Fayzah Mughal, previously a member of Bicycle Advocates for Rancho Cordova, noted that people living in lower income communities aren’t necessarily just walking to school or work for fun or to benefit the environment — instead, she said, they’re walking because they don’t have access to a car or a nearby bus station.

“(We should be) looking at who actually is out there out of necessity, and then making that experience safer and more welcoming for them,” Mughal said.

Reed has seen a wide range of problems while walking: infrequent crosswalks, a lack of shade or dim streetlights. But she said often, the community members express simple needs.

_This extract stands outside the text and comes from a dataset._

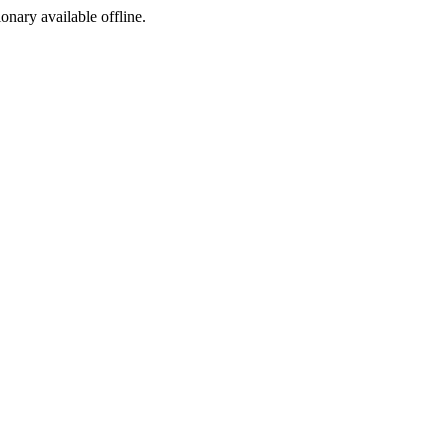
ionary available offline.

“What we hear from community members is like, ‘Yeah, it would be great to have a bike lane, but can we even just get a sidewalk?’” Reed said. “We’re looking at all of these pedestrian-friendly options asking, ‘What would you like to see in your neighborhood?,’ and a lot of people have a hard time envisioning that far out because they simply just want a sidewalk.”

Reliable, wide sidewalks can transform pedestrian safety — an important goal in an area currently ranked poorly for pedestrian fatalities.

A 2022 report compiled by Smart Growth America, a nonprofit focused on climate change and racial equity, found that the Sacramento area ranked 27 out of 101 U.S. metro areas for pedestrian deaths, adjusted for population. Between 2016 and 2020, they recorded 296 deaths.

The report also found that pedestrians walking in low-income areas were killed at higher rates, possibly because of fewer sidewalks and marked crosswalks.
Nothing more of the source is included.